### Goal of the exercise
Make an exact copy of the records, omitting all images.

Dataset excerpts
::::::::::
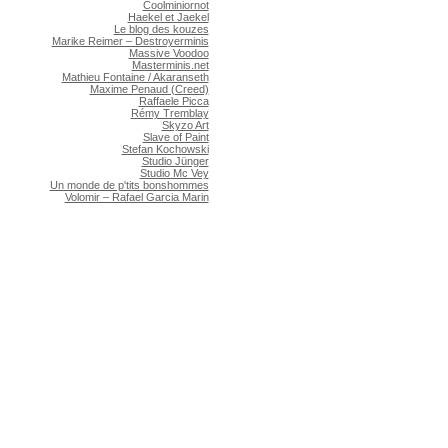
Coolminiornot
Haekel et Jaekel
Le blog des kouzes
Marike Reimer – Destroyerminis
Massive Voodoo
Masterminis.net
Mathieu Fontaine / Akaranseth
Maxime Penaud (Creed)
Raffaele Picca
Rémy Tremblay
Skyzo Art
Slave of Paint
Stefan Kochowski
Studio Jünger
Studio Mc Vey
Un monde de p'tits bonshommes
Volomir – Rafael Garcia Marin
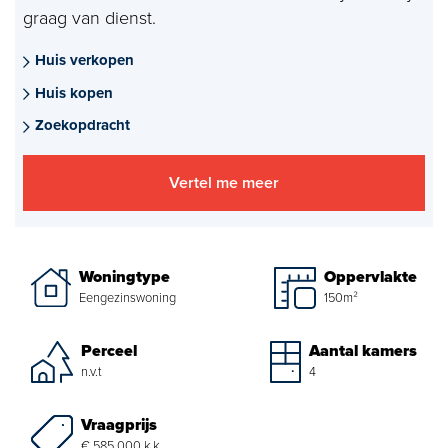
graag van dienst.
Aankoopmakelaar nieuwbouw
Huis verkopen
Hypotheekadvies
Huis kopen
Projectadvies
Zoekopdracht
Energielabel
Vertel me meer
Over ons
Ons Team
Woningtype
Oppervlakte
Eengezinswoning
150m²
Over Van Daal
Perceel
Aantal kamers
Klantbeoordelingen
n.v.t
4
Vacatures
Vraagprijs
€ 585.000 k.k.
::::::::::
### Solution for this exercise
Coolminiornot
Haekel et Jaekel
Le blog des kouzes
Marike Reimer – Destroyerminis
Massive Voodoo
Masterminis.net
Mathieu Fontaine / Akaranseth
Maxime Penaud (Creed)
Raffaele Picca
Rémy Tremblay
Skyzo Art
Slave of Paint
Stefan Kochowski
Studio Jünger
Studio Mc Vey
Un monde de p'tits bonshommes
Volomir – Rafael Garcia Marin
graag van dienst.
Aankoopmakelaar nieuwbouw
Huis verkopen
Hypotheekadvies
Huis kopen
Projectadvies
Zoekopdracht
Energielabel
Vertel me meer
Over ons
Ons Team
Woningtype
Oppervlakte
Eengezinswoning
150m²
Over Van Daal
Perceel
Aantal kamers
Klantbeoordelingen
n.v.t
4
Vacatures
Vraagprijs
€ 585.000 k.k.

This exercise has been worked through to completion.